Summaries of text (summary of info received)!

From: Marcos E Casa
Subject: Summaries of text (summary of info received)!
Date: Tue, 27 Feb 1996 00:00:00 +0000
Message-ID: <4guqeg$63p@percy.cs.bham.ac.uk>

Hello again,

Recently I posted a request for information on "automatic summarization"
of natural language text. These are the contributions I've received.

Thank you all !

-----------------------
Marti Hearst gave a talk at CMU about this topic.  Try a Lycos search on
this topic and her name. --Greg Aist
·····@andrew.cmu.edu

-----------------------
British Telecom have a text summariser, but give no technical details.
You can find a demo-able version at:
    http://www.labs.bt.com/innovate/informat/netsumm/index.htm
    -- Tim
····@festival.ed.ac.uk

-----------------------
Our group has been working on automatic text summarization for last
several years. Here are a few papers:

Automatic Text Decomposition Using Text Segments and Text
Themes. Gerard Salton, Amit Singhal, Chris Buckley, and Mandar Mitra,
Hypertext '96 (to appear). Also Technical Report TR95-1555, Department
of Computer Science, Cornell University. (Available from
http://www.cs.cornell.edu)

Automatic Text Decomposition and Structuring.
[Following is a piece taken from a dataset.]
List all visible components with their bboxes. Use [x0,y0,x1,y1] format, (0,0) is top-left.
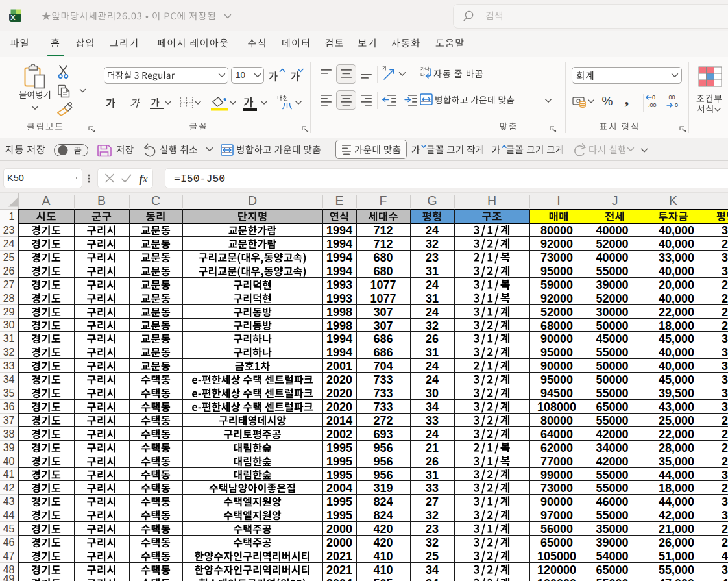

Gerard Salton, James
Allan, and Amit Singhal, Information Processing and Management, 32(2),
127-138, 1996.

Automatic Analysis, Theme Generation, and Summarization of Machine
Readable Texts. Gerard Salton, James Allan, Chris Buckley, and Amit
Singhal, Science 264 (3 June, 1994), 1421-1426.

Best Wishes,
- Amit
·······@CS.Cornell.EDU

-----------------------
See http://www.vyp.com/miti for a text extraction system that can
function as a summarization system.

Ken Ewell
·······@imsworld.com (Ken Ewell)

-----------------------
See,
   http://www.labs.bt.com/netsumm/index.htm

for an example of a summarizer.  There's an article in there, too.

There has been some work out of Cornell, too, from Salton's lab (from
when I was there).  Salton died this past summer, so not a lot of new
work is coming out of there, but you can get a flavor of the
approaches that were being taken from these.

    G. Salton and J. Allan.  ``Automatic Text Decomposition and
    Structuring''.  RIAO '94.

    G. Salton and J. Allan.  ``Selective Text Utilization and Text
    Traversal''.  Proceedings of the {\em Fifth Annual ACM Conference on
    Hypertext}, November 1993, pp 131-144.  Also Cornell Computer Science
    Technical Report 93--1366.

    G. Salton and J. Allan.  ``Selective Text Utilization and Text
    Traversal''.  International Journal of Human-Computer
    Studies, v.{\bf 43}, pp.~483-497, 1995.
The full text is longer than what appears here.